[Stored entries]
--- START ---

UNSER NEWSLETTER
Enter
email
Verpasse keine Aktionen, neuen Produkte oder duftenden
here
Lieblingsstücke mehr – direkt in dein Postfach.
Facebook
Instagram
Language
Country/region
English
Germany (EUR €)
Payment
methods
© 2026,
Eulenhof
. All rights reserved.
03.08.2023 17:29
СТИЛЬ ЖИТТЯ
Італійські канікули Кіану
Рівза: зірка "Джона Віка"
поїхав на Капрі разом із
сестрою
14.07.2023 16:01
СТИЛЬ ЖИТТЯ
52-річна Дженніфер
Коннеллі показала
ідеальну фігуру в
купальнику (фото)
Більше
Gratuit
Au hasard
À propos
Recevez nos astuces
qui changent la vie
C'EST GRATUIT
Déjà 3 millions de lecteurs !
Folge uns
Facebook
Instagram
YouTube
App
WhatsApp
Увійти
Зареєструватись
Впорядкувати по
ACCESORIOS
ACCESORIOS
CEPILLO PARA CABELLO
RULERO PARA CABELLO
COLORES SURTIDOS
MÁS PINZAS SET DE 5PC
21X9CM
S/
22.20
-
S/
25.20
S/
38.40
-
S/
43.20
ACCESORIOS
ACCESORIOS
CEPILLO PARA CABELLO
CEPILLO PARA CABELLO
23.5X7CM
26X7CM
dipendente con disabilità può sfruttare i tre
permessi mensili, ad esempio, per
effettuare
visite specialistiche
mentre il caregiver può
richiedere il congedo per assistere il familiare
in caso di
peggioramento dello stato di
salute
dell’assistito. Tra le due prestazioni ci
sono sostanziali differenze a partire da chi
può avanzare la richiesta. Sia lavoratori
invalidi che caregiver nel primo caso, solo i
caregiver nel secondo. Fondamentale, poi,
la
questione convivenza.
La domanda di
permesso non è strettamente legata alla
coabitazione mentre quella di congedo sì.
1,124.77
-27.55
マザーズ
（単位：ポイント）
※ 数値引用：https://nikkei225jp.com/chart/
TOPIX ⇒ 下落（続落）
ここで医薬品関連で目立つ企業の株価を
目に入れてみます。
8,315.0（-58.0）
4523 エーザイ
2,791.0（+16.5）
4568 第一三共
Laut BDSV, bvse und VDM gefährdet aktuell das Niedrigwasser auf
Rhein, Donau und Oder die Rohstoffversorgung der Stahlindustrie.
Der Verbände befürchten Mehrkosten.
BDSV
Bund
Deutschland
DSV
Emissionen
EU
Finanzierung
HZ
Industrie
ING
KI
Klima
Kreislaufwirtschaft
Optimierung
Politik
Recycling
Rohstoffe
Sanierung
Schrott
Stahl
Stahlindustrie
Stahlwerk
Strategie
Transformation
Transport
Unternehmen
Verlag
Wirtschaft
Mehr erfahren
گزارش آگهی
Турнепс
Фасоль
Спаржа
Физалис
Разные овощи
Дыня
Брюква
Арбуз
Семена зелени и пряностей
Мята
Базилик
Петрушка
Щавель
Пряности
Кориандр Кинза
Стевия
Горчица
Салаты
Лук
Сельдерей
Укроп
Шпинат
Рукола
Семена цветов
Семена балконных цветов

--- END ---

**TO DO:**
Only the final stretch of the entries above is needed: print exactly the lines from the line containing "Deutschland" through the last one.

**SOLUTION:**
Deutschland
DSV
Emissionen
EU
Finanzierung
HZ
Industrie
ING
KI
Klima
Kreislaufwirtschaft
Optimierung
Politik
Recycling
Rohstoffe
Sanierung
Schrott
Stahl
Stahlindustrie
Stahlwerk
Strategie
Transformation
Transport
Unternehmen
Verlag
Wirtschaft
Mehr erfahren
گزارش آگهی
Турнепс
Фасоль
Спаржа
Физалис
Разные овощи
Дыня
Брюква
Арбуз
Семена зелени и пряностей
Мята
Базилик
Петрушка
Щавель
Пряности
Кориандр Кинза
Стевия
Горчица
Салаты
Лук
Сельдерей
Укроп
Шпинат
Рукола
Семена цветов
Семена балконных цветов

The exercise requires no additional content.